Saved entries:
........
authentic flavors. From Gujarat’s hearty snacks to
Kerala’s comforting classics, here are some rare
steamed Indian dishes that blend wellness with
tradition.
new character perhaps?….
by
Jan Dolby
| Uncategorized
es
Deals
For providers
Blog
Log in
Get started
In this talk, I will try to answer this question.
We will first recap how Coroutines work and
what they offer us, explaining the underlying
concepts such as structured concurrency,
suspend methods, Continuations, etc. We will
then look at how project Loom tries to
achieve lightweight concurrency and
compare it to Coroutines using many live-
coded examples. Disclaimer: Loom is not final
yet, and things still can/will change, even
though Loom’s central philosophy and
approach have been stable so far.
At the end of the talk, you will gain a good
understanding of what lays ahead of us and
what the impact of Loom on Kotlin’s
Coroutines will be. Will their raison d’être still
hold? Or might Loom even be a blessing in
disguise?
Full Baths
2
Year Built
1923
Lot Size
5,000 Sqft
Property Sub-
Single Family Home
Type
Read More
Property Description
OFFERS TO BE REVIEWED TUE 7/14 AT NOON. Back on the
........
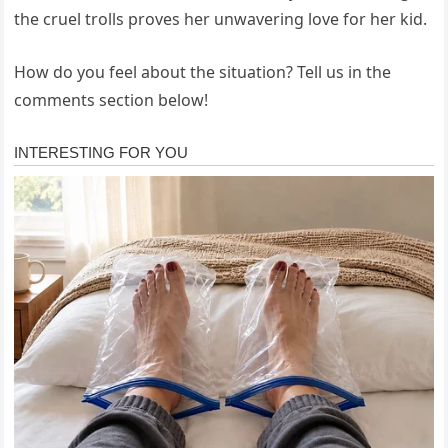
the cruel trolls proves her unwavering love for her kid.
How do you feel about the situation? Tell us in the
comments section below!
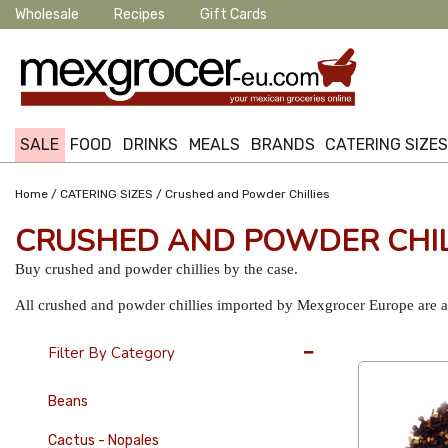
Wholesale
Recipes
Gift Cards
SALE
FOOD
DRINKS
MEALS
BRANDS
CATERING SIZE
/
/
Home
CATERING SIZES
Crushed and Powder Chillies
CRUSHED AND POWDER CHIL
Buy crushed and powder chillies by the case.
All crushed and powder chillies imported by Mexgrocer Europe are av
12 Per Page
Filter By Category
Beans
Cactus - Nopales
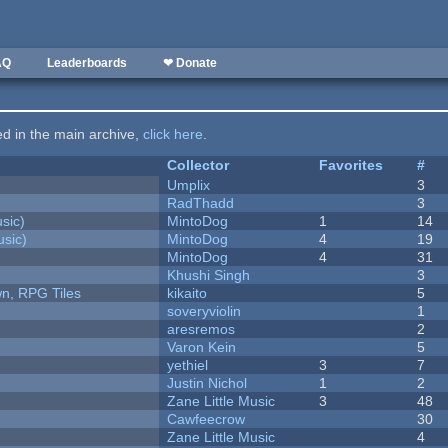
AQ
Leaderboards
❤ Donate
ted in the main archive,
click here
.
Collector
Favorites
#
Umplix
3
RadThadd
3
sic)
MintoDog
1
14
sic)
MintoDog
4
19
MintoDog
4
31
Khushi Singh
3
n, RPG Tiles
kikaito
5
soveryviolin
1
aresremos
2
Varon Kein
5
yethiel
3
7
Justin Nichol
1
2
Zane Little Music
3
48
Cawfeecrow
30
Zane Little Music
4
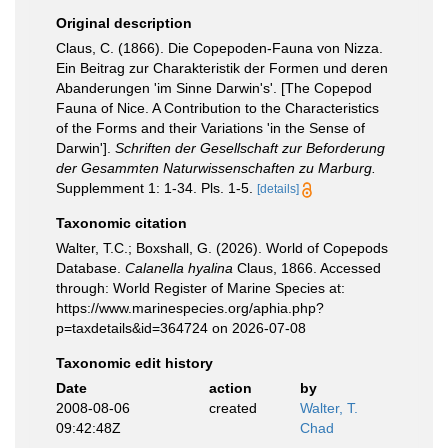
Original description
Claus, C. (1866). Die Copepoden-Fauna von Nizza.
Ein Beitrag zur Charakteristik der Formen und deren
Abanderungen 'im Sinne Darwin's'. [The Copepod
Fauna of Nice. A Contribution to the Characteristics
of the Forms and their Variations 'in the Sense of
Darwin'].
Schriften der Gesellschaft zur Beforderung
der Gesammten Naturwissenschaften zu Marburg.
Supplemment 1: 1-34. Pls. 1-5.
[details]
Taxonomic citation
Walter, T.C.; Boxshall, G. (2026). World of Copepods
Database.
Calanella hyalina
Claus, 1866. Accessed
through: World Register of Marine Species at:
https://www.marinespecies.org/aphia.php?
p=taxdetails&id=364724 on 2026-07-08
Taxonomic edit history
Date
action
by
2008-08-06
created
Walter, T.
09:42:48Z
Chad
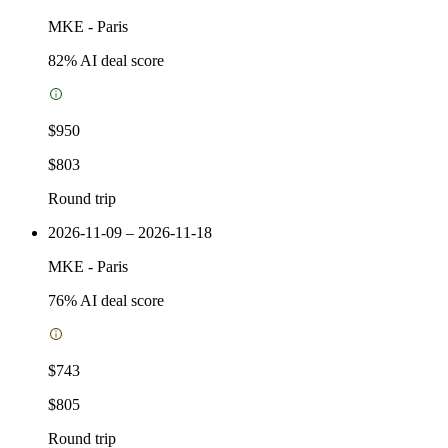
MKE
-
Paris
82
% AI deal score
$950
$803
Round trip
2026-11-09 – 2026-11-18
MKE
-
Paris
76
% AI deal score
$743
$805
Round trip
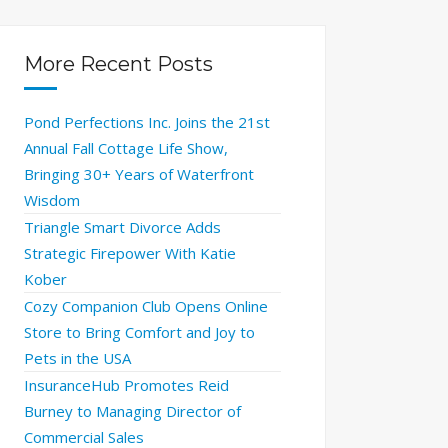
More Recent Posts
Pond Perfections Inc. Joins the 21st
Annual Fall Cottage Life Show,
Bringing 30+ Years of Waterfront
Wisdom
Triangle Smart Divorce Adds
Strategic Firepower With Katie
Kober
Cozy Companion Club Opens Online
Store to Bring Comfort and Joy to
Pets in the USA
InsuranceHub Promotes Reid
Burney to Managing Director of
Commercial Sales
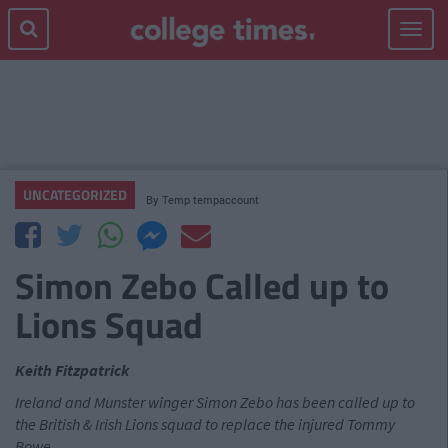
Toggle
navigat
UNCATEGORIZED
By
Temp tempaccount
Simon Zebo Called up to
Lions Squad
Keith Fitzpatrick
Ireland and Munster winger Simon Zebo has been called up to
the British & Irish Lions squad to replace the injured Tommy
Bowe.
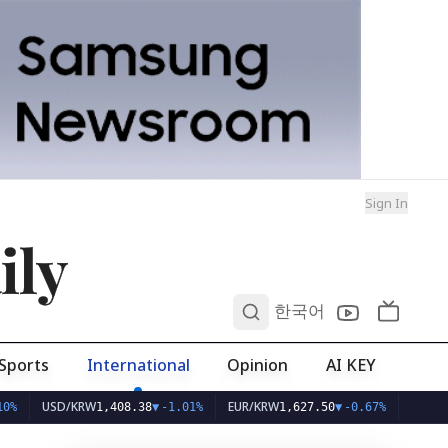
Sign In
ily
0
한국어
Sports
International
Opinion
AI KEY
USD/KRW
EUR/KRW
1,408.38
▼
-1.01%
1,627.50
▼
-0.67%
........
Work instruction:
Copy out only the lines of the records above from the one with "authentic flavors. From" through the one with "coded examples. Disclaimer: Loom is not final", exactly as they stand, both included.

Result:
authentic flavors. From Gujarat’s hearty snacks to
Kerala’s comforting classics, here are some rare
steamed Indian dishes that blend wellness with
tradition.
new character perhaps?….
by
Jan Dolby
| Uncategorized
es
Deals
For providers
Blog
Log in
Get started
In this talk, I will try to answer this question.
We will first recap how Coroutines work and
what they offer us, explaining the underlying
concepts such as structured concurrency,
suspend methods, Continuations, etc. We will
then look at how project Loom tries to
achieve lightweight concurrency and
compare it to Coroutines using many live-
coded examples. Disclaimer: Loom is not final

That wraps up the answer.